WHAT THE TASK ASKS: Repeat the entries exactly. Leave nothing out.

[Collection entries]

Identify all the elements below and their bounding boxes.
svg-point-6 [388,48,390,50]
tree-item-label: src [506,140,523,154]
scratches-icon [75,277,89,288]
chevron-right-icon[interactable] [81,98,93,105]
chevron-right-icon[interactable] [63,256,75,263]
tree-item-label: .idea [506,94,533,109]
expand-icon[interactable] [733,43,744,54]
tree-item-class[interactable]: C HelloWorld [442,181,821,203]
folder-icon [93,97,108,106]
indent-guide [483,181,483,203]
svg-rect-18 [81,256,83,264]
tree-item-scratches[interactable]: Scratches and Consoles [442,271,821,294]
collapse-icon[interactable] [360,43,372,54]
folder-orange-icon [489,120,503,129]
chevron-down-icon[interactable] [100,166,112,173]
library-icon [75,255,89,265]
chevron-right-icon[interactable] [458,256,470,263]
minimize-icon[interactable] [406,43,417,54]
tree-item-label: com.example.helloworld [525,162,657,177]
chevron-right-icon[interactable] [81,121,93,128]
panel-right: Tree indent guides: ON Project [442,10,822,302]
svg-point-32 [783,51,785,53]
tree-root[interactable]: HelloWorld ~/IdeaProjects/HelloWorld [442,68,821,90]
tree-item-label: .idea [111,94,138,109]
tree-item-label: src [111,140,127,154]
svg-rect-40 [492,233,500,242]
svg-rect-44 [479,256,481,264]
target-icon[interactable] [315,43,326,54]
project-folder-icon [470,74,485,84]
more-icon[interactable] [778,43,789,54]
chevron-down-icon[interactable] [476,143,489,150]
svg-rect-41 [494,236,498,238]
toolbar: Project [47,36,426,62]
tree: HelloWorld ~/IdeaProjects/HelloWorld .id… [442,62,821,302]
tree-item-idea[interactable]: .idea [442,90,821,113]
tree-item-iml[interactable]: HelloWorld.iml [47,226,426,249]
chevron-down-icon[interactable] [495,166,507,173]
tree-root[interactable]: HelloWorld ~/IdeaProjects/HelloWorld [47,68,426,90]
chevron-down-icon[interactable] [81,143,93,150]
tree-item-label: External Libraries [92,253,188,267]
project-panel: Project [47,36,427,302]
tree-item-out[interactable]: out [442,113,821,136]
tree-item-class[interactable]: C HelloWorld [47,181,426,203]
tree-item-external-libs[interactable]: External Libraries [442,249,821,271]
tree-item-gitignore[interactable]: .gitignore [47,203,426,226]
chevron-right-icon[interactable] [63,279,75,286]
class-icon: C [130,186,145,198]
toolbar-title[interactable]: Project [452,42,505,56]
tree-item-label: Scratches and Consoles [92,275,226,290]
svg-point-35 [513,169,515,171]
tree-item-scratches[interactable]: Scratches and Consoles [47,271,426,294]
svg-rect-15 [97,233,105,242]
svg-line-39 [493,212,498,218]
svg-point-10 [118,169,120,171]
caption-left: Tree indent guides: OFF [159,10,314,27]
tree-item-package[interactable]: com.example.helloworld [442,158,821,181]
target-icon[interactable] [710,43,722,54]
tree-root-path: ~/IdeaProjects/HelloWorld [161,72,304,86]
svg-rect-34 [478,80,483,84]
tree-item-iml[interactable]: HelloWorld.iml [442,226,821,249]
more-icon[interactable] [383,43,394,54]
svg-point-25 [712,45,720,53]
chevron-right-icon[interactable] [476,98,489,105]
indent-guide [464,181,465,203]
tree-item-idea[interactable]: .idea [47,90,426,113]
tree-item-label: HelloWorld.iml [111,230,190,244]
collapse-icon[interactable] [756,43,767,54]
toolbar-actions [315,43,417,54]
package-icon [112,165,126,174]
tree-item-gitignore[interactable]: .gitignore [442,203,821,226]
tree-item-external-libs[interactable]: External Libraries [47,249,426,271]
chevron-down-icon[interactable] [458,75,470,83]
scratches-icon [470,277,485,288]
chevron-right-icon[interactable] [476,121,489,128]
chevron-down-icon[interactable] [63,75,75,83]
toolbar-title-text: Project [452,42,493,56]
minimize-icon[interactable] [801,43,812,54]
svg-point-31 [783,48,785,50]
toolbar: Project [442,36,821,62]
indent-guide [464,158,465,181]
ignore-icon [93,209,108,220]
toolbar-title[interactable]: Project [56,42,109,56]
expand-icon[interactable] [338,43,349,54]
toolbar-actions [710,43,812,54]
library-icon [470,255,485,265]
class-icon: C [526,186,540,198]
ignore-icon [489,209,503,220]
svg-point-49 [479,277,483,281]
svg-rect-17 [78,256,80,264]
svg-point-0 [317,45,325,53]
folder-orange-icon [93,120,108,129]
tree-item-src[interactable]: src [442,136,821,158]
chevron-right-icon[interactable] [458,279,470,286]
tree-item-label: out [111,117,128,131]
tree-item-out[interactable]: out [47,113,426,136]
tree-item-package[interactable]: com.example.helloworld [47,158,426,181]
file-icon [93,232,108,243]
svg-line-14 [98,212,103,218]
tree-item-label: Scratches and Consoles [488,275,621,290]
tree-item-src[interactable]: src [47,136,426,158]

RESPONSE BELOW:
Identify all the elements below and their bounding boxes.
svg-point-6 [388,48,390,50]
tree-item-label: src [506,140,523,154]
scratches-icon [75,277,89,288]
chevron-right-icon[interactable] [81,98,93,105]
chevron-right-icon[interactable] [63,256,75,263]
tree-item-label: .idea [506,94,533,109]
expand-icon[interactable] [733,43,744,54]
tree-item-class[interactable]: C HelloWorld [442,181,821,203]
folder-icon [93,97,108,106]
indent-guide [483,181,483,203]
svg-rect-18 [81,256,83,264]
tree-item-scratches[interactable]: Scratches and Consoles [442,271,821,294]
collapse-icon[interactable] [360,43,372,54]
folder-orange-icon [489,120,503,129]
chevron-down-icon[interactable] [100,166,112,173]
library-icon [75,255,89,265]
chevron-right-icon[interactable] [458,256,470,263]
minimize-icon[interactable] [406,43,417,54]
tree-item-label: com.example.helloworld [525,162,657,177]
chevron-right-icon[interactable] [81,121,93,128]
panel-right: Tree indent guides: ON Project [442,10,822,302]
svg-point-32 [783,51,785,53]
tree-root[interactable]: HelloWorld ~/IdeaProjects/HelloWorld [442,68,821,90]
tree-item-label: .idea [111,94,138,109]
tree-item-label: src [111,140,127,154]
svg-rect-40 [492,233,500,242]
svg-rect-44 [479,256,481,264]
target-icon[interactable] [315,43,326,54]
project-folder-icon [470,74,485,84]
more-icon[interactable] [778,43,789,54]
chevron-down-icon[interactable] [476,143,489,150]
svg-rect-41 [494,236,498,238]
toolbar: Project [47,36,426,62]
tree: HelloWorld ~/IdeaProjects/HelloWorld .id… [442,62,821,302]
tree-item-idea[interactable]: .idea [442,90,821,113]
tree-item-iml[interactable]: HelloWorld.iml [47,226,426,249]
chevron-down-icon[interactable] [495,166,507,173]
tree-root[interactable]: HelloWorld ~/IdeaProjects/HelloWorld [47,68,426,90]
chevron-down-icon[interactable] [81,143,93,150]
tree-item-label: External Libraries [92,253,188,267]
project-panel: Project [47,36,427,302]
tree-item-out[interactable]: out [442,113,821,136]
tree-item-class[interactable]: C HelloWorld [47,181,426,203]
tree-item-external-libs[interactable]: External Libraries [442,249,821,271]
tree-item-gitignore[interactable]: .gitignore [47,203,426,226]
chevron-right-icon[interactable] [63,279,75,286]
class-icon: C [130,186,145,198]
toolbar-title[interactable]: Project [452,42,505,56]
tree-item-label: Scratches and Consoles [92,275,226,290]
svg-point-35 [513,169,515,171]
tree-item-scratches[interactable]: Scratches and Consoles [47,271,426,294]
svg-rect-15 [97,233,105,242]
svg-line-39 [493,212,498,218]
svg-point-10 [118,169,120,171]
caption-left: Tree indent guides: OFF [159,10,314,27]
tree-item-package[interactable]: com.example.helloworld [442,158,821,181]
target-icon[interactable] [710,43,722,54]
tree-root-path: ~/IdeaProjects/HelloWorld [161,72,304,86]
svg-rect-34 [478,80,483,84]
tree-item-iml[interactable]: HelloWorld.iml [442,226,821,249]
more-icon[interactable] [383,43,394,54]
svg-point-25 [712,45,720,53]
chevron-right-icon[interactable] [476,98,489,105]
indent-guide [464,181,465,203]
tree-item-idea[interactable]: .idea [47,90,426,113]
tree-item-label: HelloWorld.iml [111,230,190,244]
collapse-icon[interactable] [756,43,767,54]
toolbar-actions [315,43,417,54]
package-icon [112,165,126,174]
tree-item-gitignore[interactable]: .gitignore [442,203,821,226]
tree-item-external-libs[interactable]: External Libraries [47,249,426,271]
chevron-down-icon[interactable] [458,75,470,83]
scratches-icon [470,277,485,288]
chevron-right-icon[interactable] [476,121,489,128]
chevron-down-icon[interactable] [63,75,75,83]
toolbar-title-text: Project [452,42,493,56]
minimize-icon[interactable] [801,43,812,54]
svg-point-31 [783,48,785,50]
toolbar: Project [442,36,821,62]
indent-guide [464,158,465,181]
ignore-icon [93,209,108,220]
toolbar-title[interactable]: Project [56,42,109,56]
expand-icon[interactable] [338,43,349,54]
toolbar-actions [710,43,812,54]
library-icon [470,255,485,265]
class-icon: C [526,186,540,198]
ignore-icon [489,209,503,220]
svg-point-49 [479,277,483,281]
svg-rect-17 [78,256,80,264]
svg-point-0 [317,45,325,53]
folder-orange-icon [93,120,108,129]
tree-item-src[interactable]: src [442,136,821,158]
chevron-right-icon[interactable] [458,279,470,286]
tree-item-label: out [111,117,128,131]
tree-item-out[interactable]: out [47,113,426,136]
tree-item-package[interactable]: com.example.helloworld [47,158,426,181]
file-icon [93,232,108,243]
svg-line-14 [98,212,103,218]
tree-item-label: Scratches and Consoles [488,275,621,290]
tree-item-src[interactable]: src [47,136,426,158]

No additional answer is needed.